• [Work to be completed]:
Leaving out all pictures, return the records word for word.
++++++
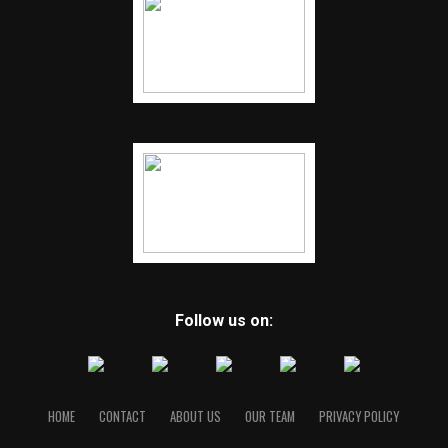
Follow us on:
HOME
CONTACT
ABOUT US
OUR TEAM
PRIVACY POLICY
++++++
• [Task solution]:
Follow us on:
HOME
CONTACT
ABOUT US
OUR TEAM
PRIVACY POLICY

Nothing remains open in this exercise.